*** Material for this task Section Begins ***

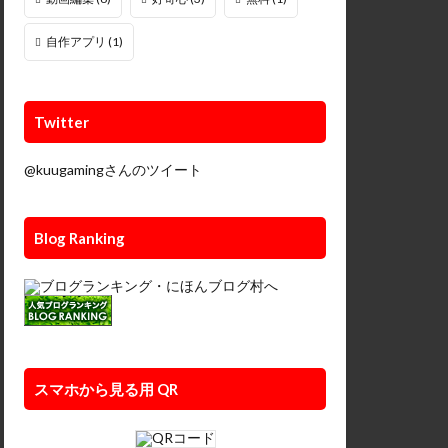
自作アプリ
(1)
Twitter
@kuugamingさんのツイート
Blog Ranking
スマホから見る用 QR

*** Material for this task Section Ends ***
*** Material for this task Section Begins ***

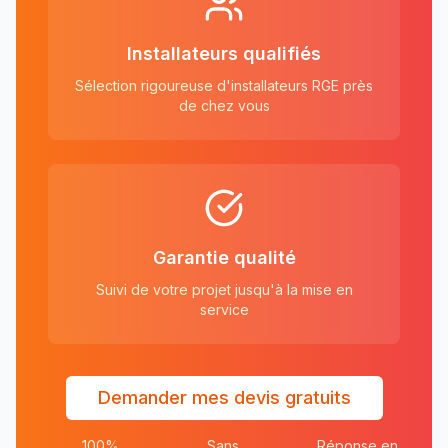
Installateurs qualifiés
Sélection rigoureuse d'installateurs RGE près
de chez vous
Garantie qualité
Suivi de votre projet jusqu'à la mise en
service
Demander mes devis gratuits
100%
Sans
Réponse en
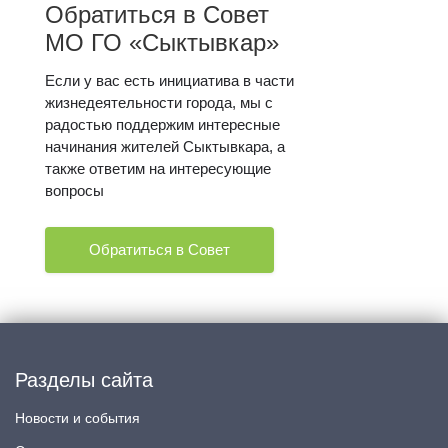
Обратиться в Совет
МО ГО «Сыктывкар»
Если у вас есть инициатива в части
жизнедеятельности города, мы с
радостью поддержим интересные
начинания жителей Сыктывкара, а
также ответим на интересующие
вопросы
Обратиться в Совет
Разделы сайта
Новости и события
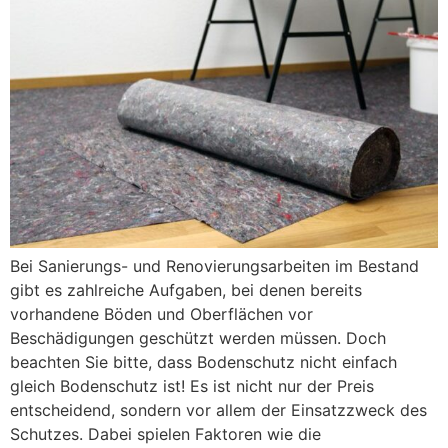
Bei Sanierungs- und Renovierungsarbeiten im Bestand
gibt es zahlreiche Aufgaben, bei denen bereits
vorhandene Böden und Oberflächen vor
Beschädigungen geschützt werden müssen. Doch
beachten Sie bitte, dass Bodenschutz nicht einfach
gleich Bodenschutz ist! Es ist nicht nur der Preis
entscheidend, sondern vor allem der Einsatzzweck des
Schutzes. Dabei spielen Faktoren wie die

*** Material for this task Section Ends ***

- **Prompt**
Write down again, exactly as given, only the lines above that fall from the line with "vorhandene Böden und Oberflächen vor" to the line with "Schutzes. Dabei spielen Faktoren wie die", inclusive.

- **Exercise output**
vorhandene Böden und Oberflächen vor
Beschädigungen geschützt werden müssen. Doch
beachten Sie bitte, dass Bodenschutz nicht einfach
gleich Bodenschutz ist! Es ist nicht nur der Preis
entscheidend, sondern vor allem der Einsatzzweck des
Schutzes. Dabei spielen Faktoren wie die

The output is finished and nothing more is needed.